GLP-1 Receptor Agonists Increase Gallstone and Biliary Complication Risk in Type 2 Diabetes Patients

Glucagon-like peptide-1 receptor agonists (GLP-1 RAs) are cornerstone therapies for Type 2 Diabetes Mellitus (T2DM), offering significant benefits in glycemic control, weight reduction, and cardiovascular outcomes. Despite these advantages, concerns have emerged regarding their potential impact on gallbladder health, particularly the risk of cholelithiasis (gallstones) and related complications. Rapid weight loss, a known effect of GLP-1 RAs, is a recognized risk factor for gallstone formation. This study aimed to systematically evaluate the incidence of gallbladder disease among diabetic patients using GLP-1 RAs compared to matched controls, addressing a critical safety profile aspect.

Researchers conducted a retrospective cohort analysis using the TriNetX research network, identifying adults aged ≥18 years with T2DM who initiated GLP-1 RAs. A total of 156,376 patients were initially included, with 43,077 in the GLP-1 RA cohort and 113,299 in the control group. Propensity score matching (1:1) was applied to balance baseline characteristics, resulting in 39,140 patients in each group. Primary outcomes assessed over two and three years included cholelithiasis/choledocholithiasis, cholecystitis, pancreatitis, endoscopic retrograde cholangiopancreatography (ERCP), and cholecystectomy. Subgroup analyses differentiated risks among specific GLP-1 RA agents like semaglutide, dulaglutide, liraglutide, and exenatide.

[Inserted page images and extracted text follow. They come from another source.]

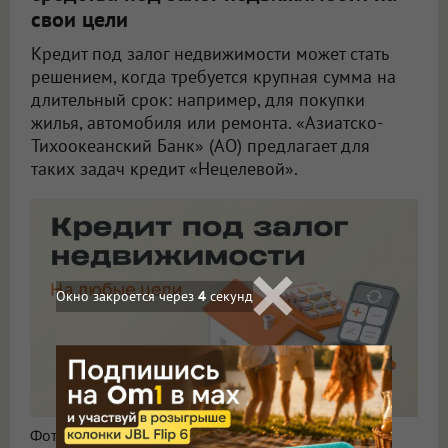
свои цели
Кредит под залог недвижимости может стать
решением, когда требуется крупная сумма на
длительный срок: например, для покупки
жилья, автомобиля или ремонта. «Азиатско-
Тихоокеанский Банк» (АО) предлагает для
таких задач кредит «Нецелевой».
Окно закроется через
2
секунд
Фото: «Азиатско-Тихоокеанский Банк» (АО)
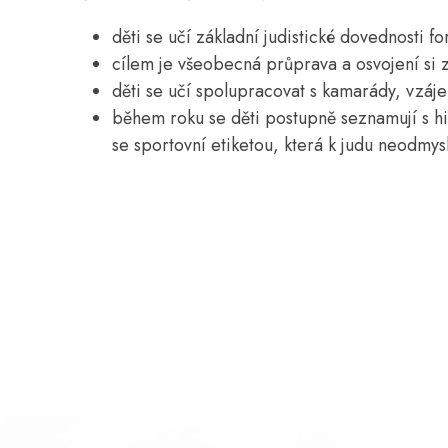
děti se učí základní judistické dovednosti f
cílem je všeobecná průprava a osvojení si
děti se učí spolupracovat s kamarády, vzá
během roku se děti postupně seznamují s his
se sportovní etiketou, která k judu neodmysl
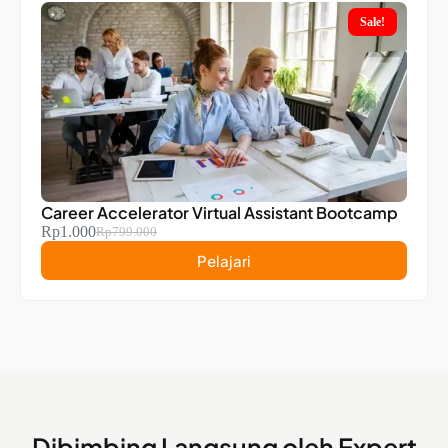
Sale!
Career Accelerator Virtual Assistant Bootcamp
Rp
1.000
Rp
799.000
Pelajari
Dibimbing Langsung oleh Expert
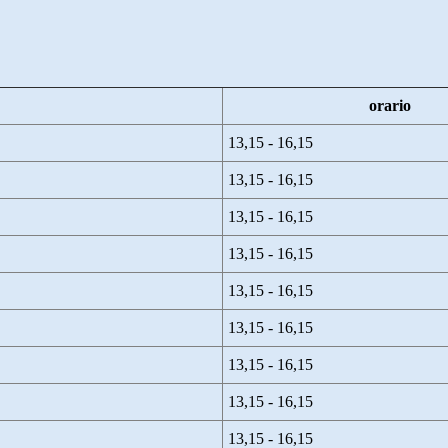
orario
13,15 - 16,15
13,15 - 16,15
13,15 - 16,15
13,15 - 16,15
13,15 - 16,15
13,15 - 16,15
13,15 - 16,15
13,15 - 16,15
13,15 - 16,15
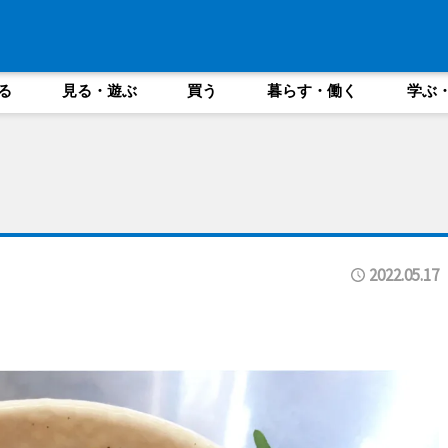
る
見る・遊ぶ
買う
暮らす・働く
学ぶ
2022.05.17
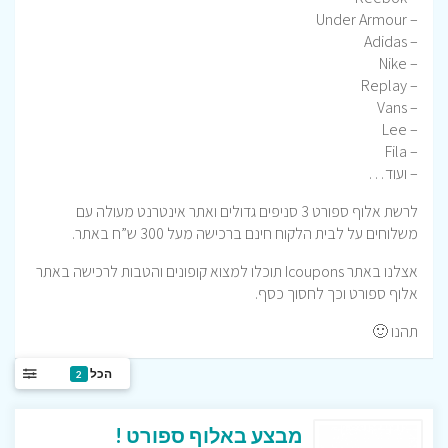
– Under Armour
– Adidas
– Nike
– Replay
– Vans
– Lee
– Fila
– ועוד…
לרשת אלוף ספורט 3 סניפים גדולים ואתר אינטרנט מעולה עם
משלוחים על לבית הלקוח חינם ברכישה מעל 300 ש”ח באתר.
אצלנו באתר Icoupons תוכלו למצוא קופונים והטבות לרכישה באתר
אלוף ספורט וכך לחסוך כסף.
תהנו 🙂
הכל
2
מבצע באלוף ספורט !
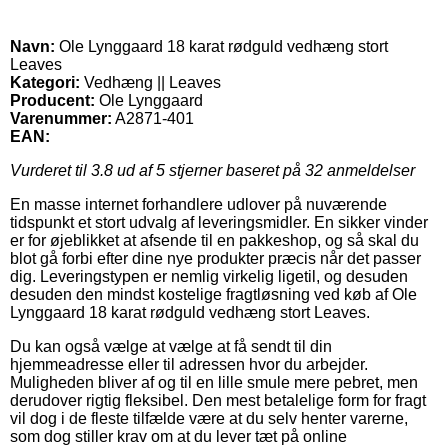
Navn:
Ole Lynggaard 18 karat rødguld vedhæng stort
Leaves
Kategori:
Vedhæng || Leaves
Producent:
Ole Lynggaard
Varenummer:
A2871-401
EAN:
Vurderet til
3.8
ud af 5 stjerner baseret på
32
anmeldelser
En masse internet forhandlere udlover på nuværende
tidspunkt et stort udvalg af leveringsmidler. En sikker vinder
er for øjeblikket at afsende til en pakkeshop, og så skal du
blot gå forbi efter dine nye produkter præcis når det passer
dig. Leveringstypen er nemlig virkelig ligetil, og desuden
desuden den mindst kostelige fragtløsning ved køb af Ole
Lynggaard 18 karat rødguld vedhæng stort Leaves.
Du kan også vælge at vælge at få sendt til din
hjemmeadresse eller til adressen hvor du arbejder.
Muligheden bliver af og til en lille smule mere pebret, men
derudover rigtig fleksibel. Den mest betalelige form for fragt
vil dog i de fleste tilfælde være at du selv henter varerne,
som dog stiller krav om at du lever tæt på online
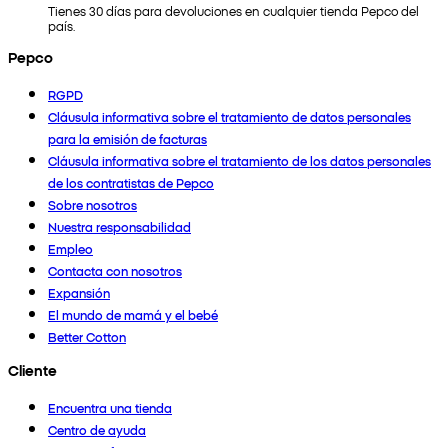
Tienes 30 días para devoluciones en cualquier tienda Pepco del
país.
Pepco
RGPD
Cláusula informativa sobre el tratamiento de datos personales
para la emisión de facturas
Cláusula informativa sobre el tratamiento de los datos personales
de los contratistas de Pepco
Sobre nosotros
Nuestra responsabilidad
Empleo
Contacta con nosotros
Expansión
El mundo de mamá y el bebé
Better Cotton
Cliente
Encuentra una tienda
Centro de ayuda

At the two-year mark, patients on GLP-1 RAs exhibited significantly higher rates of cholelithiasis/choledocholithiasis with an adjusted odds ratio (aOR) of 1.44 (95% CI 1.24-1.65). However, rates of cholecystectomy were not statistically significant at this time point. Extending the observation to three years, the association between GLP-1 RA use and gallbladder issues became more pronounced across multiple outcomes. There were no significant differences observed in the rates of pancreatitis or ERCP at either time point. Specific GLP-1 RAs showed varying risk profiles; semaglutide and dulaglutide were associated with higher rates of cholelithiasis, whereas liraglutide and exenatide did not show a significant increase. This suggests a potential agent-specific effect on biliary complications. The overall findings highlight a consistent, albeit modest, elevation in gallbladder disease risk. > At three years, GLP-1 RA use was associated with significantly higher rates of cholelithiasis/choledocholithiasis (aOR 1.43, 95% CI 1.24-1.63), cholecystitis (aOR 1.45, 95% CI 1.14-1.83), and cholecystectomy (aOR 1.54, 95% CI 1.17-2.02).